Los libros-e llegaron para quedarse hasta que algo los desplace, como sucedió cuando la imprenta de Gutenberg terminó con los copistas de los conventos, pero no con los libros. Con ella crecieron a tal grado que pensamos ahora que él los inventó. No, no fue así. Antes de Gutenberg había libros. él los tecnificó y aumentó su difusión, como hace hoy la electrónica.

 

La resistencia a probar los textos-e es natural. Platón cuenta en Fedro que cuando Hermes, presunto inventor de la escritura, le mostró su creación a Thamus, explicándole que ella permitiría a los seres humanos recordar lo que olvidaban, el Faraón le dijo molesto que provocaría que la gente ya no ejercitara la memoria, sino recordaría gracias a un dispositivo externo.

 

Aunque la tecnología va hacia allá, aún no ha creado algo que nos permita leer en la cama con una sensación parecida a la de tener un libro en las manos. Los libros de papel son maravillosos. Los libros-e nos dan acceso a la misma información que tienen los habitantes de países desarrollados, sin importar características personales, nacionalidad, raza, creencia, etcétera.

 

Quienes tenemos acceso a los libros de papel y a los electrónicos, sabemos que optar entre ellos es una disyuntiva tan falsa como escoger entre hamburguesas y tacos.
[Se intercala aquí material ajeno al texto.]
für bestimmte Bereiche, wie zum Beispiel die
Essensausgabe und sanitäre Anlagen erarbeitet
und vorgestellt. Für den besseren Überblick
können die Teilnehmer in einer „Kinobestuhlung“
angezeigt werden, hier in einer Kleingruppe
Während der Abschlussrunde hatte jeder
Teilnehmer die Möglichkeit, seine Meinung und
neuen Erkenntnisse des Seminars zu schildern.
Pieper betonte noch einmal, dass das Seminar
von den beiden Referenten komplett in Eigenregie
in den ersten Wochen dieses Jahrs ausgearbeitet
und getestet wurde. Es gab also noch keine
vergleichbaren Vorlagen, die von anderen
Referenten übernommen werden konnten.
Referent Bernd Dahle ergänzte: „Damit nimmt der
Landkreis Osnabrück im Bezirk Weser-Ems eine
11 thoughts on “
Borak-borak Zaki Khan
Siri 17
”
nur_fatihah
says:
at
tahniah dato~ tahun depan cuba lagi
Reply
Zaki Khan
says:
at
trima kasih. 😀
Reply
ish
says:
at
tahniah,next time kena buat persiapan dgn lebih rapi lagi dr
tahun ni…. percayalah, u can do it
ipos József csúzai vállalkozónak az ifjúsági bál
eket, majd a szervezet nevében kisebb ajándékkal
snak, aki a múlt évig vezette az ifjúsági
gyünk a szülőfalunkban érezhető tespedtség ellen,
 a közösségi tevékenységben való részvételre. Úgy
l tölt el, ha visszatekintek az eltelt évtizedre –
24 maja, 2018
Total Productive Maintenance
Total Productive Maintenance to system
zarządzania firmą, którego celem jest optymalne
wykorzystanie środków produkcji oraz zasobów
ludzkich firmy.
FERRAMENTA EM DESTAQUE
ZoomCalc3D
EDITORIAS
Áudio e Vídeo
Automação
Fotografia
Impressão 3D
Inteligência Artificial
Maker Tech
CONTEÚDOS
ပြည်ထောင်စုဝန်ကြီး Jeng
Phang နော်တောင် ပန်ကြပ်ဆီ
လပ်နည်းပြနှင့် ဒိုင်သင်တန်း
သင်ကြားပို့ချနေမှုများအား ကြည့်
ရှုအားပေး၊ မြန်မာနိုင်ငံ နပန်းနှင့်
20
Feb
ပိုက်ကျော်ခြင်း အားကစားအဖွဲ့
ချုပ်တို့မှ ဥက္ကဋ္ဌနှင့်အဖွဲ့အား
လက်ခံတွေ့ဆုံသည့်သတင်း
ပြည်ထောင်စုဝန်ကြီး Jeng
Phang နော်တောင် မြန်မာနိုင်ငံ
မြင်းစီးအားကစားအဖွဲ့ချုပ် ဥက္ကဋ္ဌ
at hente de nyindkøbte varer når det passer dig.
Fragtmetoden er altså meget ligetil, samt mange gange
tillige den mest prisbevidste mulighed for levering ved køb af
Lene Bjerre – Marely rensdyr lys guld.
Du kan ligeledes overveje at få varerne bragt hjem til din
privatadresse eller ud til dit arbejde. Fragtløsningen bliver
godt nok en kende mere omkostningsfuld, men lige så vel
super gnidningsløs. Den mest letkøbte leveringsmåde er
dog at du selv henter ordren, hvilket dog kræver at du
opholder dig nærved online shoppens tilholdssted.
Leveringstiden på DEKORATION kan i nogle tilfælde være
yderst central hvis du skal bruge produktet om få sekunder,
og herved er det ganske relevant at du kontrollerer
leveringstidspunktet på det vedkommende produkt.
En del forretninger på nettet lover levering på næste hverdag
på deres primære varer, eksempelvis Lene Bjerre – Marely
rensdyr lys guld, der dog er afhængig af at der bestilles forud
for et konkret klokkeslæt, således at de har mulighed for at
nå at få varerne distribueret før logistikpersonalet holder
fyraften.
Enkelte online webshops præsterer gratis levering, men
Son complementarios.

 

Encontrar juntos a Shakespeare y a un autor novel obliga a elegir. Sucedía en las grandes librerías de antaño y pasa en las actuales, físicas o virtuales. En cambio, es nuevo que se cuenten por miles las ayudas para escoger y compartir. Hablo desde reseñas y comentarios hasta blogs de especialistas, conocedores y aficionados (a veces todos revueltos) que por encima de su tiempo y espacio personal forman redes, se integran a grupos de discusión, conferencias y salas de conversación, sitios de interacción entre mentes diversas, que crean una nueva forma de relación, estrecha, cordial y distinta de las que se generaban en una tertulia cara a cara.

 

A veces se necesita software especial para leer libros o ver los videos. Es gratis. Por ejemplo, librositio.com regala Adobe Digital Editions, que se puede poner en español, y la Biblioteca Cervantes Windows Media Player. En ambos casos, al instalar el software en nuestra computadora, podemos usarlo para lo que necesitemos, pues lo dan con esa autorización. Vale la pena comprobarlo.